DEMOCRACY AND THE STATE-
REFLECTIONS ON S. ADELMAN’S PAPER
Filip De Boeck
In his contribution, Adelman provides us with a well-argued critique of what he terms ‘constitutional fetishism’, the notion that the adoption of the appropriate (read: liberal) constitution is a prerogative for democratic development. According to him the notion of liberal democracy is itself a chimera in the African context, for it is exclusive, and at odds with Africa’s history, traditions, culture and social relations (for example in its use of the Western liberal concept of the individual). In Adelman’s view, therefore, democratic theory, often hailed as “a turning point in the political analysis of post-colonial Africa” (Chabal 1994: 29), is just another paradigm lost. In his view, the ideology of liberal democracy more often than not blocks the possibility of a democratic movement from the bottom up, starting at the grassroots level. Frequently, he states, talk of liberalisation and good governance has nothing to do with giving power to the people, but with the incorporation of the African masses into a wider capitalist system that basically benefits the west, both politically and economically. According to Adelman (who echoes Davidson here), real democracy can only come about through mass participation, and through the construction of forms of governance that originate at the grassroots rather than at the top, in a politics that is closely tuned to the social relations that are really living in society. What people seek, according to Davidson and Adelman, is a strong state, but one that is ‘democratic’, that promotes civil society and is in tune with the aspirations that live at the grassroots level.

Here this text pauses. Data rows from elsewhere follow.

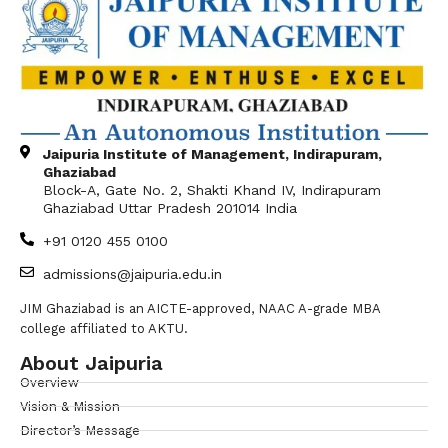
Jaipuria Institute of Management, Indirapuram,
Ghaziabad
Block-A, Gate No. 2, Shakti Khand IV, Indirapuram
Ghaziabad Uttar Pradesh 201014 India
+91 0120 455 0100
admissions@jaipuria.edu.in
JIM Ghaziabad is an AICTE-approved, NAAC A-grade MBA
college affiliated to AKTU.
About Jaipuria
Overview
Vision & Mission
Director’s Message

With Adelman, I can only agree that the ideology of liberal democracy is a western fetish that does not necessarily fit the realities of African political life (although, since Bayart (1989) we also know that Africans have been remarkably inventive in capturing imposed state structures and turning them into their own, in various processes of retraditionalisation and ‘political Africanisation’; cf Chabal 1994: chapter 12). In my view, however, the terms and dichotomies [page 90] which Adelman uses to give form to his critique, are far too static and therefore somewhat outdated, most particularly with regard to his use of the dichotomy between state and (civil) society and, related to this dichotomy, the tropes of ‘high politics’ and ‘low politics’ or the politics from above and below. As Mbembe, in a seminal essay, rightly remarked:
[I]t would be wrong to continue to interpret postcolonial relationships in terms of resistance or absolute domination, or as a function of the binary oppositions usually adduced in conventional analyses of movements of indiscipline and revolt (e.g. counter-discourse, counter-society, counter-hegemony, ‘the second society’, etc.) (Mbembe 1992: 5).

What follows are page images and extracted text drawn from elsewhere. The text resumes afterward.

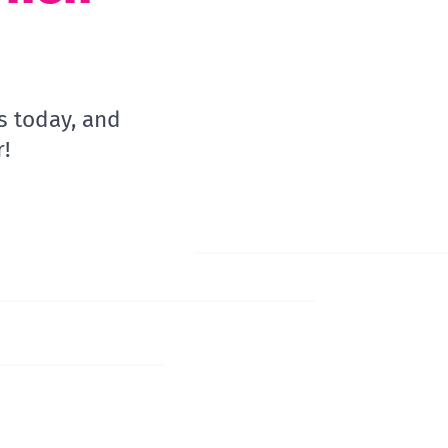
s today, and
!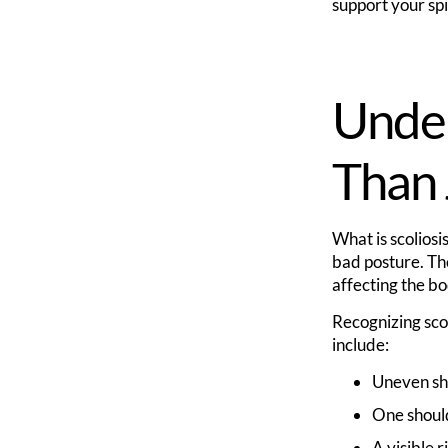
support your sp
Under
Than 
What is scoliosi
bad posture. The
affecting the bo
Recognizing sco
include:
Uneven sho
One shoul
A visible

In uncritically adopting the state-society dichotomy Adelman, rather like the democracy theorists, runs the risk of failing to understand the complexities of the dynamics between the individual and the collectivity in contemporary postcolonial Africa.
It seems to me that, in the current African context, tropes of the ‘above’ and the ‘below’ are becoming increasingly costly, for very often they do no longer seem to overlap with the realities of the African sociopolitical scene; they seem, on the contrary, to conceal more than they reveal. It is not at all easy, for example, to determine what, in Africa today, is ‘above’ and what ‘below’. Although Bayart’s approach, for example, deals with the praxis of the postcolonial state and stresses processes of mediation between ‘the above’ and ‘the below’ (e.g. Bayart 1992), it does not, in my view, sufficiently problematize the (too monolithic) concepts of the state, of civil society, or the dichotomy itself between state and society, or the specific dynamics and complexities of the interaction between the postcolonial state and the various levels of what is called ‘civil society’. Neither does the use of this general framework allow for a sufficient problematization of the key notions used by Adelman: ‘constitutionalism’ and ‘democracy’ (and in their wake, concepts such as ‘state’, or [capitalist] ‘development’).

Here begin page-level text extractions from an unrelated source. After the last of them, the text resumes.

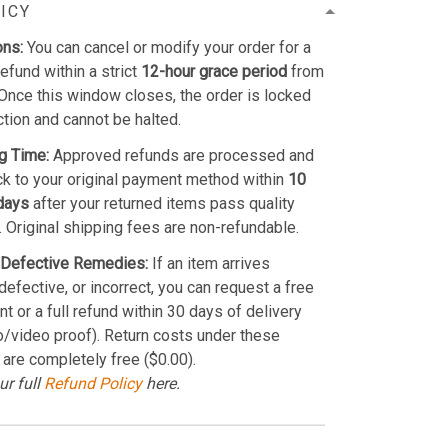
ICY
ons:
You can cancel or modify your order for a
refund within a strict
12-hour grace period
from
Once this window closes, the order is locked
ction and cannot be halted.
g Time:
Approved refunds are processed and
k to your original payment method within
10
days
after your returned items pass quality
. Original shipping fees are non-refundable.
Defective Remedies:
If an item arrives
efective, or incorrect, you can request a free
t or a full refund within 30 days of delivery
o/video proof). Return costs under these
 are completely free ($0.00).
ur full
Refund Policy
here.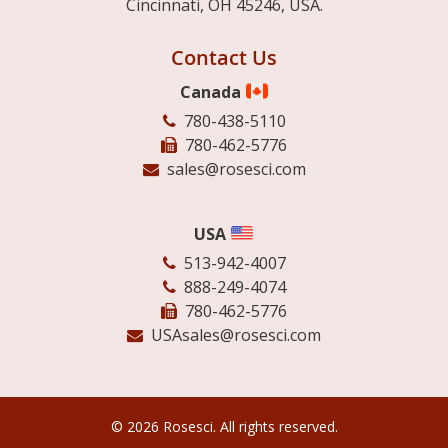
Cincinnati, OH 45246, USA.
Contact Us
Canada
780-438-5110
780-462-5776
sales@rosesci.com
USA
513-942-4007
888-249-4074
780-462-5776
USAsales@rosesci.com
© 2026 Rosesci. All rights reserved.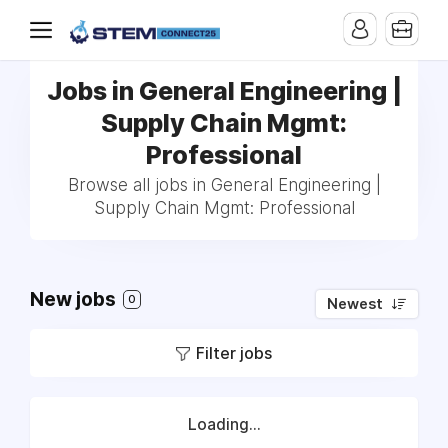
Jobs in General Engineering |
Supply Chain Mgmt:
Professional
Browse all jobs in General Engineering |
Supply Chain Mgmt: Professional
New jobs
0
Newest
Filter jobs
Loading...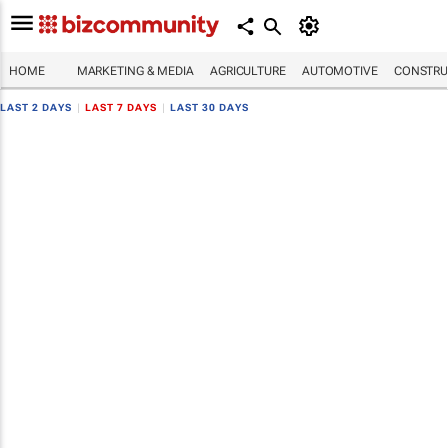
HOME
MARKETING & MEDIA
AGRICULTURE
AUTOMOTIVE
CONSTRU
LAST 2 DAYS
|
LAST 7 DAYS
|
LAST 30 DAYS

First of all, the use of the state/society dichotomy is problematic because the (African) state is rarely the sole harbinger of power, and those in power rarely exert their authority exclusively through the formal state structures inherited from their colonial predecessors, as a quick glance at the extensive literature on patronage and socially-based political networks in Africa reveals. The structure of the state is itself often reduced to competing factions that follow their own “pathways to accumulation” (Geschiere and Konings 1993). At the same time the public realm in Africa tends to be weak: “Individuals see nothing wrong in using public resources for private or communal purposes. This attitude extends [page 91] to a wider set of institutions than those we officially call the state” (Hyden 1992: 6). The shifting boundaries between legality and illegality are susceptible to constant political pressures. One of the problems in this respect is not only to determine where the state begins and where it ends, but also what precisely ‘legality’ and ‘illegality’, or ‘constitutional’ and ‘non-constitutional’ in the African context mean. Increasingly, the lines between the illicit, the illegal and the illegitimate are extremely difficult to draw. In varying degrees, one could say that, paradoxically, unlawfulness, arrogant arbitrariness and illegality are the only elements that put an increasingly fictional ‘state’ in evidence and continue to make it visible.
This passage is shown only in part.